Je rate un train, ce n'est pas compliqué, je prends le suivant. On se moque de moi dans la rue, ce n'est pas compliqué, j'observe ma tristesse et je n'en fais pas des tonnes. Ce refrain, loin de banaliser les tracas quotidiens, loin de nier les plus grandes épreuves, invite à cesser de se réfugier dans l'immobilisme, à ne pas tomber dans les commentaires intérieurs qui nous égarent à discuter le réel plutôt qu'à passer vraiment à l'action.

Oui, plus d'une fois, face à un problème technique, un ordinateur rétif, la difficulté de mettre une carte de crédit dans un appareil bancaire, je me perds en d'inutiles considérations, je peste contre la réalité, ce qui ne résout en rien la question, au contraire.

« Ce n'est pas compliqué» me ramène à ce que j'ai sous les yeux et m'aide à trouver une solution concrète, à voir la situation bien en face et à agir en conséquence : demander de l'aide, patienter, ralentir. .. Voilà ma nouvelle ascèse : ne pas en rajouter.

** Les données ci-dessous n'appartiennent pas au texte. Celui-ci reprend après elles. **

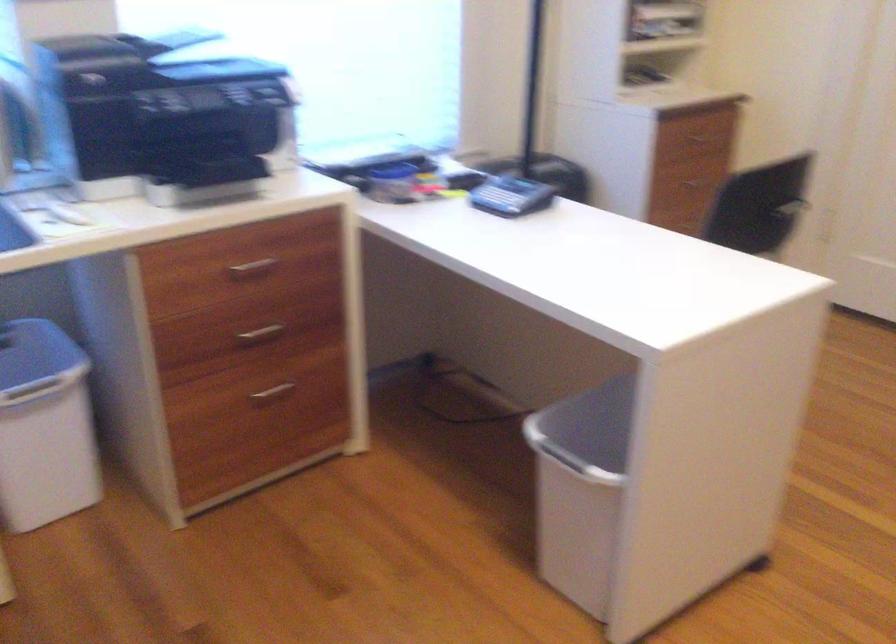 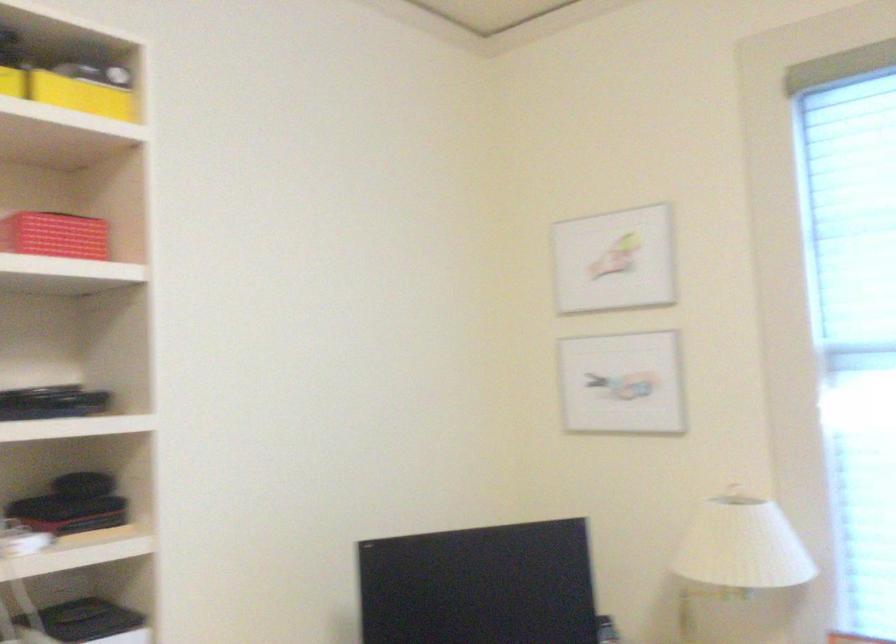 Question: The camera is either moving clockwise (left) or counter-clockwise (right) around the object. The first image is from the beginning of the video and the second image is from the end. Is the camera moving left or right when shooting the video?

Choices:
 (A) Left
 (B) Right

Answer: (B) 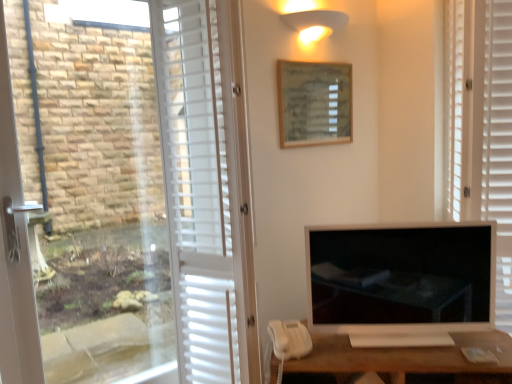 Where is `vacant space that is in between white matte corded phone at lower center and matte black monitor at center`? Image resolution: width=512 pixels, height=384 pixels. vacant space that is in between white matte corded phone at lower center and matte black monitor at center is located at coordinates (371, 345).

Depuis peu, je cherche à simplifier mon mode de vie. Je le confesse, depuis dix ans, je me lève presque chaque jour avec une première pensée: « J'en ai marre. » Et j'observe que ce premier sentiment n'est pas incompatible avec la joie. Je peux en avoir marre et repérer en moi une parcelle de mon être qui demeure joyeuse. Longtemps, j'ai voulu évacuer le « j'en ai marre» matinal par toutes sortes d'exercices spirituels. Et pourtant, ce n'est pas compliqué! S'il s'impose, je peux l'accueillir en toute simplicité, comme un moment du jour qui passera. Et je constate que le dernier mot qui conclut mes journées est immanquablement un « merci ». Le retour au réel me conduit à ne pas en rajouter.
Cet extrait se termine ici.